- [ASSIGNED TASK]: Transcribe the listing verbatim. Do not carry over any pictures.

- [INPUT FOR THIS TASK]:
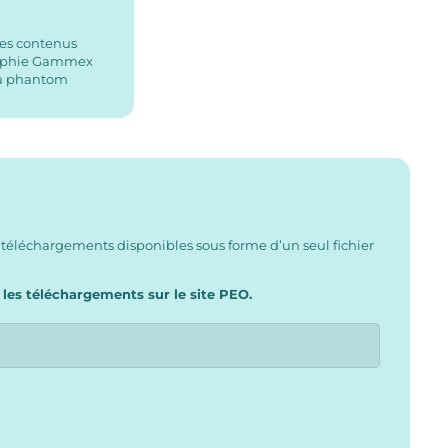
res contenus
raphie Gammex
du phantom
 téléchargements disponibles sous forme d’un seul fichier
 les téléchargements sur le site PEO.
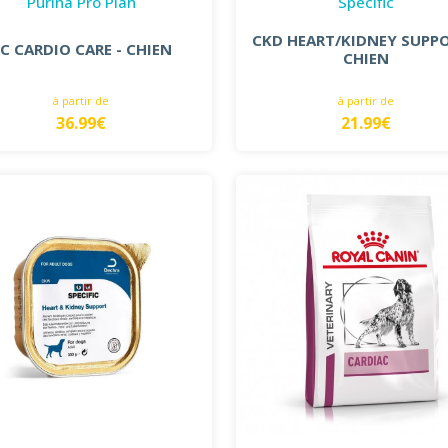
Purina Pro Plan
Specific
CKD HEART/KIDNEY SUPPO
C CARDIO CARE - CHIEN
CHIEN
à partir de
à partir de
36.99€
21.99€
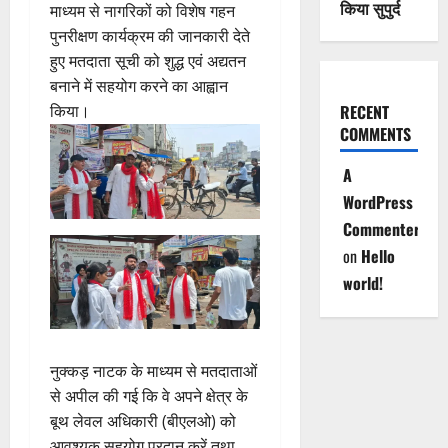
किया सुपुर्द
माध्यम से नागरिकों को विशेष गहन
पुनरीक्षण कार्यक्रम की जानकारी देते
हुए मतदाता सूची को शुद्ध एवं अद्यतन
बनाने में सहयोग करने का आह्वान
RECENT
किया।
COMMENTS
A
WordPress
Commenter
on
Hello
world!
नुक्कड़ नाटक के माध्यम से मतदाताओं
से अपील की गई कि वे अपने क्षेत्र के
बूथ लेवल अधिकारी (बीएलओ) को
आवश्यक सहयोग प्रदान करें तथा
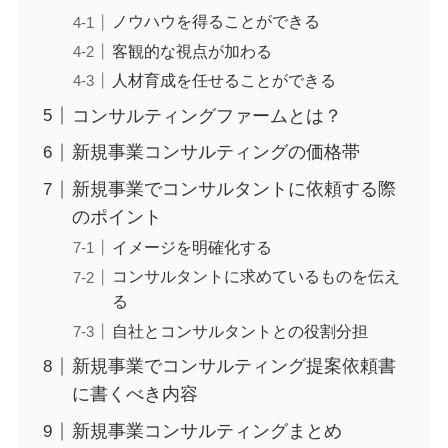
ノウハウを得ることができる
客観的な視点が加わる
人材育成を任せることができる
コンサルティングファームとは？
新規事業コンサルティングの価格帯
新規事業でコンサルタントに依頼する際
のポイント
イメージを明確化する
コンサルタントに求めているものを伝え
る
自社とコンサルタントとの役割分担
新規事業でコンサルティング提案依頼書
に書くべき内容
新規事業コンサルティングまとめ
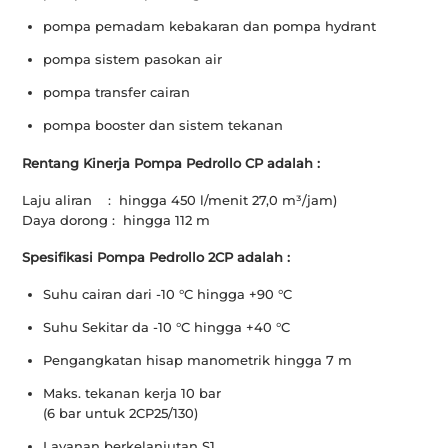
pompa pemadam kebakaran dan pompa hydrant
pompa sistem pasokan air
pompa transfer cairan
pompa booster dan sistem tekanan
Rentang Kinerja Pompa Pedrollo CP adalah :
Laju aliran : hingga 450 l/menit 27,0 m³/jam)
Daya dorong : hingga 112 m
Spesifikasi Pompa Pedrollo 2CP adalah :
Suhu cairan dari -10 °C hingga +90 °C
Suhu Sekitar da -10 °C hingga +40 °C
Pengangkatan hisap manometrik hingga 7 m
Maks. tekanan kerja 10 bar
(6 bar untuk 2CP25/130)
Layanan berkelanjutan S1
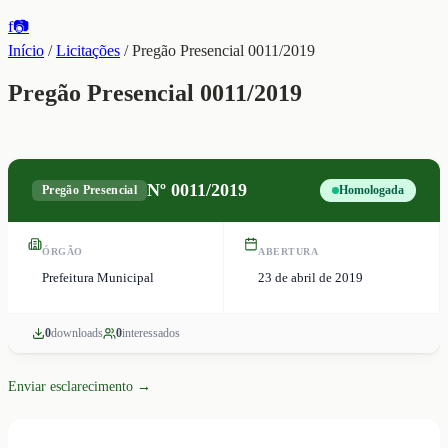
f
📷
Início
/
Licitações
/
Pregão Presencial 0011/2019
Pregão Presencial 0011/2019
Nº
0011/2019
Pregão Presencial
Homologada
ÓRGÃO
ABERTURA
Prefeitura Municipal
23 de abril de 2019
0
download
s
0
interessado
s
Enviar esclarecimento →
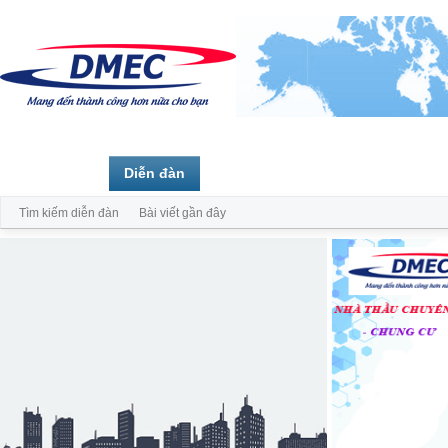
Trang chủ
Diễn đàn
Thành viên
Tìm kiếm diễn đàn
Bài viết gần đây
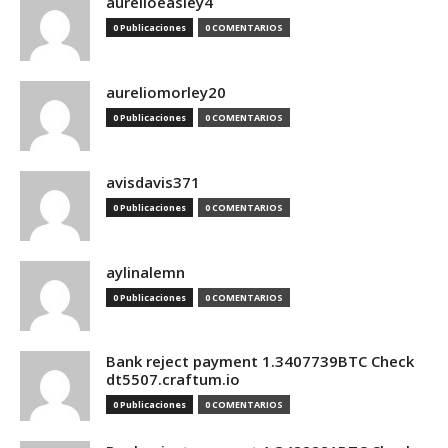
aurelioeasley4
0 Publicaciones
0 COMENTARIOS
aureliomorley20
0 Publicaciones
0 COMENTARIOS
avisdavis371
0 Publicaciones
0 COMENTARIOS
aylinalemn
0 Publicaciones
0 COMENTARIOS
Bank reject payment 1.3407739BTC Check
dt5507.craftum.io
0 Publicaciones
0 COMENTARIOS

- [ANSWER SPACE]:
res contenus
raphie Gammex
du phantom
 téléchargements disponibles sous forme d’un seul fichier
 les téléchargements sur le site PEO.
Purina Pro Plan
Specific
CKD HEART/KIDNEY SUPPO
C CARDIO CARE - CHIEN
CHIEN
à partir de
à partir de
36.99€
21.99€
किया सुपुर्द
माध्यम से नागरिकों को विशेष गहन
पुनरीक्षण कार्यक्रम की जानकारी देते
हुए मतदाता सूची को शुद्ध एवं अद्यतन
बनाने में सहयोग करने का आह्वान
RECENT
किया।
COMMENTS
A
WordPress
Commenter
on
Hello
world!
नुक्कड़ नाटक के माध्यम से मतदाताओं
से अपील की गई कि वे अपने क्षेत्र के
बूथ लेवल अधिकारी (बीएलओ) को
आवश्यक सहयोग प्रदान करें तथा
ノウハウを得ることができる
客観的な視点が加わる
人材育成を任せることができる
コンサルティングファームとは？
新規事業コンサルティングの価格帯
新規事業でコンサルタントに依頼する際
のポイント
イメージを明確化する
コンサルタントに求めているものを伝え
る
自社とコンサルタントとの役割分担
新規事業でコンサルティング提案依頼書
に書くべき内容
新規事業コンサルティングまとめ
pompa pemadam kebakaran dan pompa hydrant
pompa sistem pasokan air
pompa transfer cairan
pompa booster dan sistem tekanan
Rentang Kinerja Pompa Pedrollo CP adalah :
Laju aliran : hingga 450 l/menit 27,0 m³/jam)
Daya dorong : hingga 112 m
Spesifikasi Pompa Pedrollo 2CP adalah :
Suhu cairan dari -10 °C hingga +90 °C
Suhu Sekitar da -10 °C hingga +40 °C
Pengangkatan hisap manometrik hingga 7 m
Maks. tekanan kerja 10 bar
(6 bar untuk 2CP25/130)
Layanan berkelanjutan S1
f
📷
Início
/
Licitações
/
Pregão Presencial 0011/2019
Pregão Presencial 0011/2019
Nº
0011/2019
Pregão Presencial
Homologada
ÓRGÃO
ABERTURA
Prefeitura Municipal
23 de abril de 2019
0
download
s
0
interessado
s
Enviar esclarecimento →
Trang chủ
Diễn đàn
Thành viên
Tìm kiếm diễn đàn
Bài viết gần đây
aurelioeasley4
0 Publicaciones
0 COMENTARIOS
aureliomorley20
0 Publicaciones
0 COMENTARIOS
avisdavis371
0 Publicaciones
0 COMENTARIOS
aylinalemn
0 Publicaciones
0 COMENTARIOS
Bank reject payment 1.3407739BTC Check
dt5507.craftum.io
0 Publicaciones
0 COMENTARIOS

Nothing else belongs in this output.